As an executive leader, what can you control? At VIM Executive Coaching we respectfully answer this question for new clients all of the time?
The topic again came up just this past week when an executive leader came to us wringing her hands over the departure of a long-time, trusted employee. This event followed the departure of another key employee two weeks before that.
“I can only come to one conclusion,” she said with absolute certainty, “It must be me.”
In fact, she lost four employees over the past three months.
What Can You Control?
There are obviously things we can control, and things we can’t. When our client started to unburden her woes of self-blame, she explained that one employee left to be closer to her family, another accepted an offer that couldn’t be matched, one had not been performing up to standard despite counseling and the fourth simply woke up one morning and decided to pursue his dream of opening a coffee shop.
There was, in each of the cases, an added element of COVID, of each citing mental stress and the need to enjoy life.
“Where is this your fault?” we asked.
It is true – and certainly well documented – that lockdown during the worst of the pandemic did cause a kind of national malaise that led hundreds of thousands of people to uproot. And, it is also true that there is a strange type of unemployment that has affected many corporations, but such does occur during challenging times.
She conceded in the examples that she cited that were not necessarily her fault but they “might make people think I’m a poor executive leader.”
“Did you try to talk to them?” we asked.
Of course. In each case, she attempted to understand each person’s motivation and problem. In three of the four cases, she attempted to determine if there was anything to be done to alter the decision, to work with them to perhaps change their minds or to understand their motivations.
“Then you were being mindful.”
She did not understand.
Mindfulness
The mindful executive leader is aware by being self-aware. Mindfulness is borne of a need to be in the moment, to be centered and to respond to what is, rather than react to what isn’t.

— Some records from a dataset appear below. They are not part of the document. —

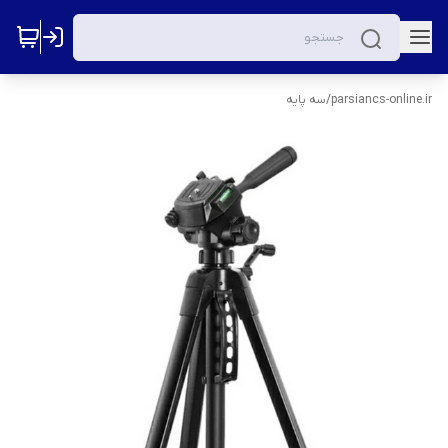
parsiancs-online.ir
/
سه پایه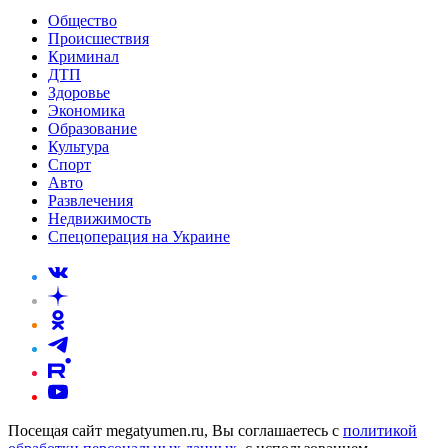
Общество
Происшествия
Криминал
ДТП
Здоровье
Экономика
Образование
Культура
Спорт
Авто
Развлечения
Недвижимость
Спецоперация на Украине
Посещая сайт megatyumen.ru, Вы соглашаетесь с
политикой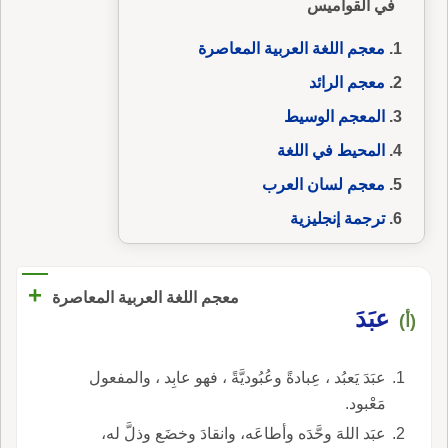
في القواميس
معجم اللغة العربية المعاصرة
معجم الرائد
المعجم الوسيط
المحيط في اللغة
معجم لسان العرب
ترجمة إنجليزية
+
معجم اللغة العربية المعاصرة
عبَدَ
(أ)
عبَدَ يَعبُد ، عِبادةً وعُبُوديَّةً ، فهو عابِد ، والمفعول
مَعْبود.
عبَد اللهَ وحَّدَه وأطاعَه، وانقادَ وخضَع وذلَّ له،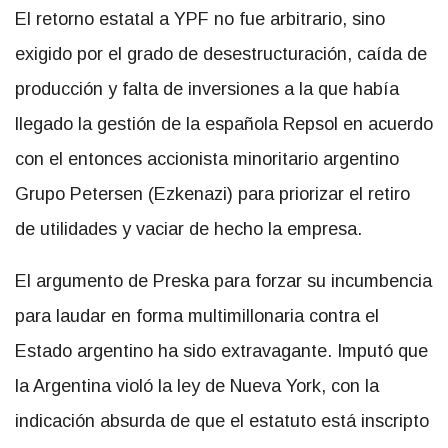
El retorno estatal a YPF no fue arbitrario, sino
exigido por el grado de desestructuración, caída de
producción y falta de inversiones a la que había
llegado la gestión de la española Repsol en acuerdo
con el entonces accionista minoritario argentino
Grupo Petersen (Ezkenazi) para priorizar el retiro
de utilidades y vaciar de hecho la empresa.
El argumento de Preska para forzar su incumbencia
para laudar en forma multimillonaria contra el
Estado argentino ha sido extravagante. Imputó que
la Argentina violó la ley de Nueva York, con la
indicación absurda de que el estatuto está inscripto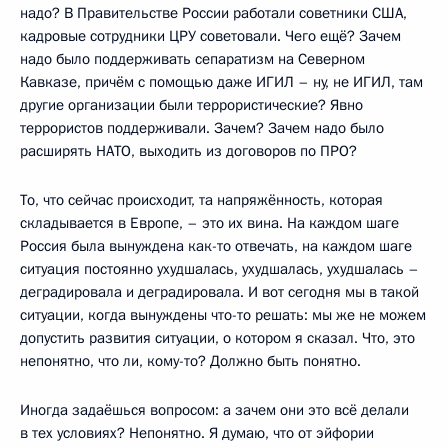
надо? В Правительстве России работали советники США,
кадровые сотрудники ЦРУ советовали. Чего ещё? Зачем
надо было поддерживать сепаратизм на Северном
Кавказе, причём с помощью даже ИГИЛ – ну, не ИГИЛ, там
другие организации были террористические? Явно
террористов поддерживали. Зачем? Зачем надо было
расширять НАТО, выходить из договоров по ПРО?
То, что сейчас происходит, та напряжённость, которая
складывается в Европе, – это их вина. На каждом шаге
Россия была вынуждена как-то отвечать, на каждом шаге
ситуация постоянно ухудшалась, ухудшалась, ухудшалась –
деградировала и деградировала. И вот сегодня мы в такой
ситуации, когда вынуждены что-то решать: мы же не можем
допустить развития ситуации, о котором я сказал. Что, это
непонятно, что ли, кому-то? Должно быть понятно.
Иногда задаёшься вопросом: а зачем они это всё делали
в тех условиях? Непонятно. Я думаю, что от эйфории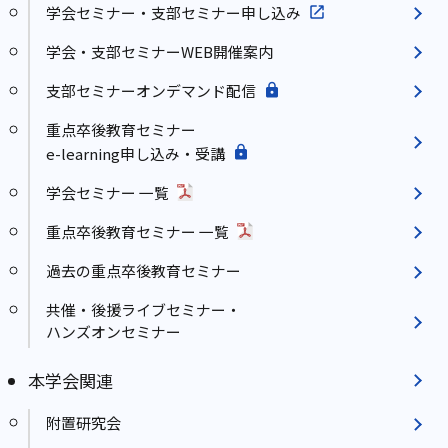
学会セミナー・支部セミナー申し込み
学会・支部セミナーWEB開催案内
支部セミナーオンデマンド配信
重点卒後教育セミナー
e-learning申し込み・受講
学会セミナー 一覧
重点卒後教育セミナー 一覧
過去の重点卒後教育セミナー
共催・後援ライブセミナー・
ハンズオンセミナー
本学会関連
附置研究会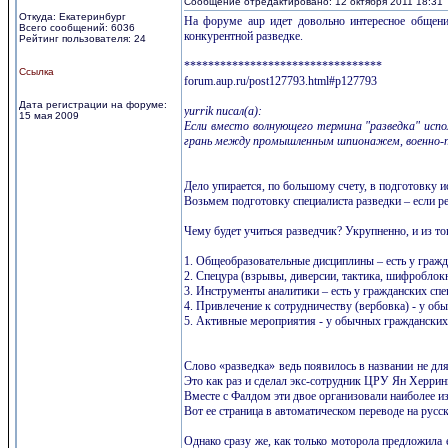
Сообщение отредактировано: 12 октября 2011 18:31
Откуда: Екатеринбург
На форуме aup идет довольно интересное общени
Всего сообщений: 6036
конкурентной разведке.
Рейтинг пользователя: 24
*********************************
Ссылка
forum.aup.ru/post127793.html#p127793
Дата регистрации на форуме:
yurrik писал(а):
15 мая 2009
Если вместо волнующего термина "разведка" испо
грань между промышленным шпионажем, военно-пр
Дело упирается, по большому счету, в подготовку и
Возьмем подготовку специалиста разведки – если ре
Чему будет учиться разведчик? Укрупненно, и из то
1. Общеобразовательные дисциплины – есть у гражд
2. Спецура (взрывы, диверсии, тактика, шифроблокно
3. Инструменты аналитики – есть у гражданских сп
4. Привлечение к сотрудничеству (вербовка) - у об
5. Активные мероприятия - у обычных гражданских 
Слово «разведка» ведь появилось в названии не дл
Это как раз и сделал экс-сотрудник ЦРУ Ян Херринг
Вместе с Фалдом эти двое организовали наиболее из
Вот ее страница в автоматическом переводе на русс
Однако сразу же, как только моторола предложила 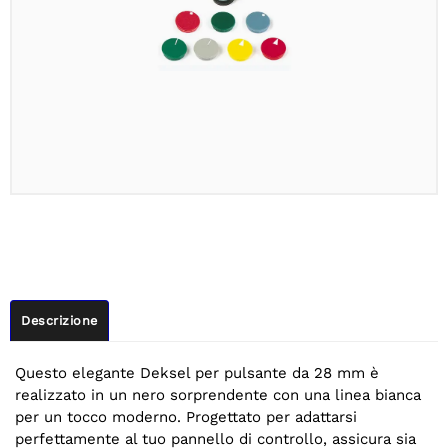
Descrizione
Questo elegante Deksel per pulsante da 28 mm è
realizzato in un nero sorprendente con una linea bianca
per un tocco moderno. Progettato per adattarsi
perfettamente al tuo pannello di controllo, assicura sia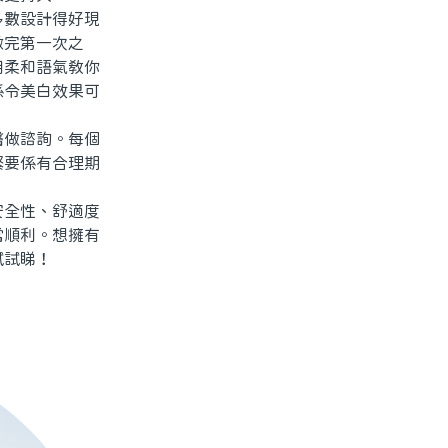
數設計得好現
做完第一次之
用柔和語氣教你
係令美白效果可
做諮詢。每個
緊要係有合理期
。
全性、舒適度
常順利。想擁有
試試睇！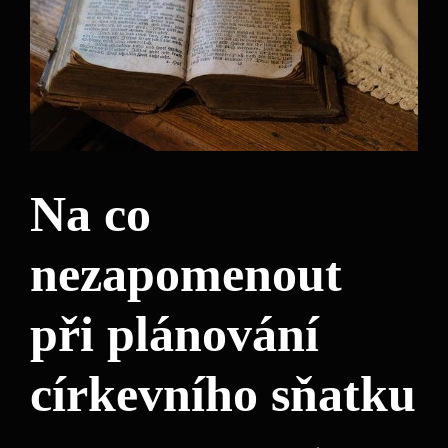
Na co
nezapomenout
při plánování
církevního sňatku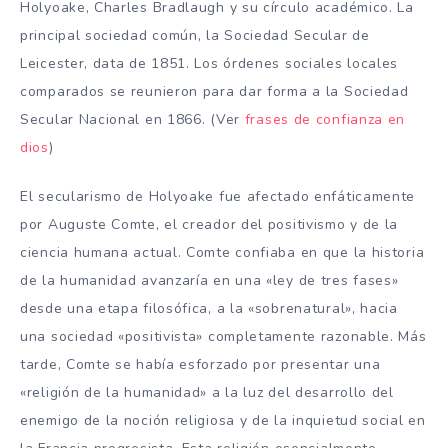
Holyoake, Charles Bradlaugh y su círculo académico. La
principal sociedad común, la Sociedad Secular de
Leicester, data de 1851. Los órdenes sociales locales
comparados se reunieron para dar forma a la Sociedad
Secular Nacional en 1866. (Ver
frases de confianza en
dios
)
El secularismo de Holyoake fue afectado enfáticamente
por Auguste Comte, el creador del positivismo y de la
ciencia humana actual. Comte confiaba en que la historia
de la humanidad avanzaría en una «ley de tres fases»
desde una etapa filosófica, a la «sobrenatural», hacia
una sociedad «positivista» completamente razonable. Más
tarde, Comte se había esforzado por presentar una
«religión de la humanidad» a la luz del desarrollo del
enemigo de la noción religiosa y de la inquietud social en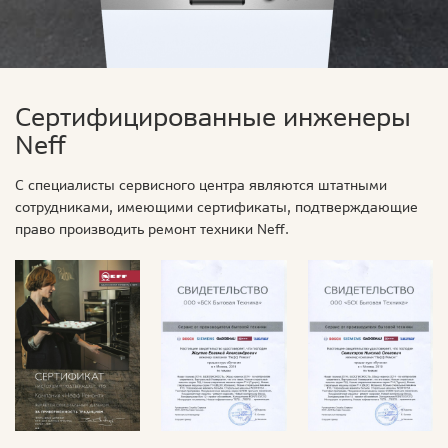
Сертифицированные инженеры
Neff
С специалисты сервисного центра являются штатными
сотрудниками, имеющими сертификаты, подтверждающие
право производить ремонт техники Neff.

Mindfulness must almost come out of our core, our authentic selves. Without being able to name her challenges, the executive leader did try to honestly and authentically reach each person and respond to their needs. Even the person who was counseled and who left, left on good terms.

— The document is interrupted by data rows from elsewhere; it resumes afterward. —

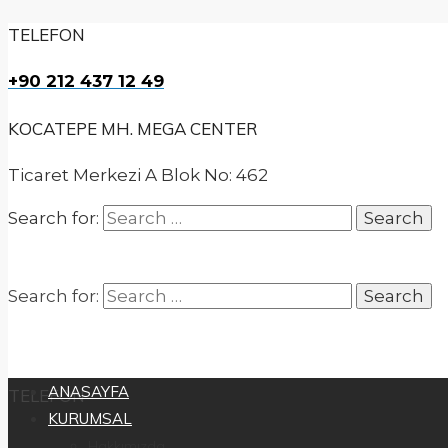
TELEFON
+90 212 437 12 49
KOCATEPE MH. MEGA CENTER
Ticaret Merkezi A Blok No: 462
Search for:
Search for:
ANASAYFA
TELEFON
KURUMSAL
Hakkımızda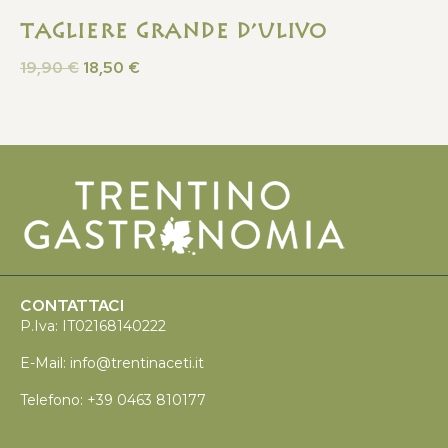
TAGLIERE GRANDE D’ULIVO
19,90
€
18,50
€
CONTATTACI
P.Iva: IT02168140222
E-Mail:
info@trentinaceti.it
Telefono:
+39 0463 810177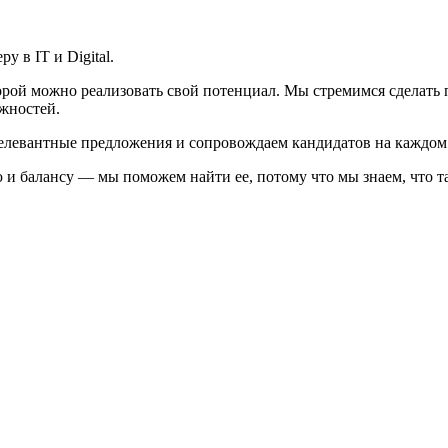
ру в IT и Digital.
орой можно реализовать свой потенциал. Мы стремимся сделать
жностей.
елевантные предложения и сопровождаем кандидатов на каждом 
ю и балансу — мы поможем найти ее, потому что мы знаем, что т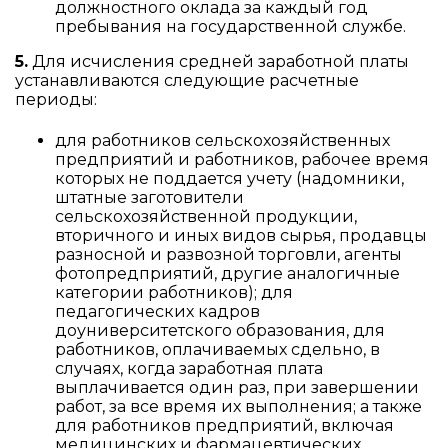
должностного оклада за каждый год
пребывания на государственной службе.
5.
Для исчисления средней заработной платы
устанавливаются следующие расчетные
периоды:
для работников сельскохозяйственных
предприятий и работников, рабочее время
которых не поддается учету (надомники,
штатные заготовители
сельскохозяйственной продукции,
вторичного и иных видов сырья, продавцы
разносной и развозной торговли, агенты
фотопредприятий, другие аналогичные
категории работников); для
педагогических кадров
доуниверситетского образования, для
работников, оплачиваемых сдельно, в
случаях, когда заработная плата
выплачивается один раз, при завершении
работ, за все время их выполнения; а также
для работников предприятий, включая
медицинских и фармацевтических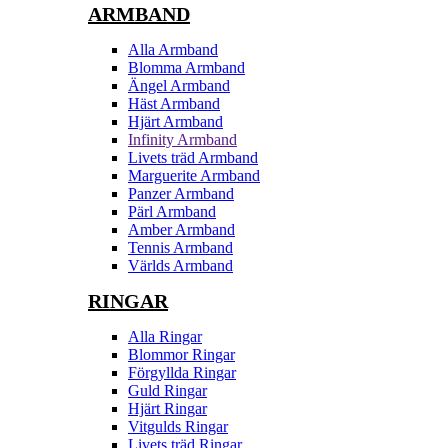
ARMBAND
Alla Armband
Blomma Armband
Ängel Armband
Häst Armband
Hjärt Armband
Infinity Armband
Livets träd Armband
Marguerite Armband
Panzer Armband
Pärl Armband
Amber Armband
Tennis Armband
Världs Armband
RINGAR
Alla Ringar
Blommor Ringar
Förgyllda Ringar
Guld Ringar
Hjärt Ringar
Vitgulds Ringar
Livets träd Ringar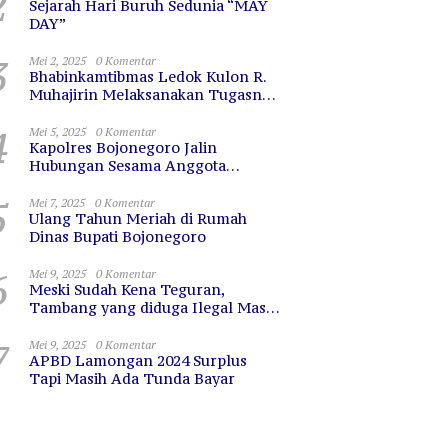
2
Sejarah Hari Buruh Sedunia “MAY
DAY”
3
Mei 2, 2025
0 Komentar
Bhabinkamtibmas Ledok Kulon R.
Muhajirin Melaksanakan Tugasnya
dengan Baik
4
Mei 5, 2025
0 Komentar
Kapolres Bojonegoro Jalin
Hubungan Sesama Anggota
dengan Sarapan Bareng
5
Mei 7, 2025
0 Komentar
Ulang Tahun Meriah di Rumah
Dinas Bupati Bojonegoro
6
Mei 9, 2025
0 Komentar
Meski Sudah Kena Teguran,
Tambang yang diduga Ilegal Masih
Terus Beroperasi
7
Mei 9, 2025
0 Komentar
APBD Lamongan 2024 Surplus
Tapi Masih Ada Tunda Bayar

“There is only one mistake you have made,” we mused. “You were so careful to be kind and considerate to others, you have not been mindful toward yourself.”
This comment puzzled her.
Self-awareness is not people pleasing nor does it mean self-deprecation. Mindfulness meditation, where we turn ourselves inward to calm and reflect ourselves, is a gentle and compassionate process. Pure mindfulness allows us to take care of ourselves and to discover our needs; to gain access to what we need to make us happier and better able to respond to the world around us.
It is all well and good that we try to talk a valued employee out of leaving the state to be near relatives, to try to reach an employee to assure her that perhaps a change of company might do her good, or even promising an employee you will visit his new coffee shop. However, at the end of the day, mindfulness demands we are kind to ourselves and that our decisions are grounded in our own authenticity.
We must own our mistakes, that is true, and mindfulness asks us to do that. However, those things beyond our reach, within reason, are not a burden we need to weigh down our souls.